If you were to ask medical oncologists in the United States what to give such a patient, 99 percent would recommend FOLFOX or some variation thereof. But, FOLFOX wasn’t the right treatment for this patient. Instead, he had a strong signal for Irinotecan, which was further enhanced by the addition of an EGFR inhibitor. Based on this, I elected to treat the patient with Erbitux + Irinotecan. Before starting therapy, his CA 19-9 was 354. Although his signal for the EGFr inhibitor was very favorable in our analysis, I screened him for K-ras mutation. It seemed evident from his dose response curves and clear synergy between Irinotecan and the EGFR inhibitors that he would be K-ras wild type, but in this era of evidenced-based medicine one must be politically correct.

Indeed, he was K-ras wild type and we started treatment with Erbitux + Irinotecan. Other than the rash associated with the Erbitux, the tolerance was good. The bleeding stopped immediately, the CA plummeted with the first dose to 71 and the patient then returned every other week for therapy.

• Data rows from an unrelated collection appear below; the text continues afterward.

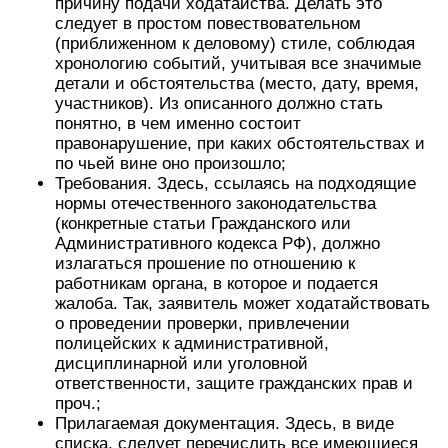
причину подачи ходатайства. Делать это
следует в простом повествовательном
(приближенном к деловому) стиле, соблюдая
хронологию событий, учитывая все значимые
детали и обстоятельства (место, дату, время,
участников). Из описанного должно стать
понятно, в чем именно состоит
правонарушение, при каких обстоятельствах и
по чьей вине оно произошло;
Требования. Здесь, ссылаясь на подходящие
нормы отечественного законодательства
(конкретные статьи Гражданского или
Административного кодекса РФ), должно
излагаться прошение по отношению к
работникам органа, в которое и подается
жалоба. Так, заявитель может ходатайствовать
о проведении проверки, привлечении
полицейских к административной,
дисциплинарной или уголовной
ответственности, защите гражданских прав и
проч.;
Прилагаемая документация. Здесь, в виде
списка, следует перечислить все имеющиеся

On February 11, 2011, three cycles later, we repeated the PET/CT. The phrase “marked interval regression” of measurable disease caught my eye. I also noted the normalization of his CA 19-9. The patient had gained weight and returned to normal activities. With the exception of a small and diminishing rash, he looks quite normal. In fact, with the rather modest dose of Irinotecan used in his schedule, he hasn’t even suffered any hair loss. What I find most interesting about this patient is that FOLFOX, the most widely used regimen in this setting, wasn’t anywhere on the radar screen. It wasn’t active, it wasn’t recommended and I feel confident it wouldn’t have worked. However popular FOLFOX may have come to be in patients like this, it doesn’t fit everyone.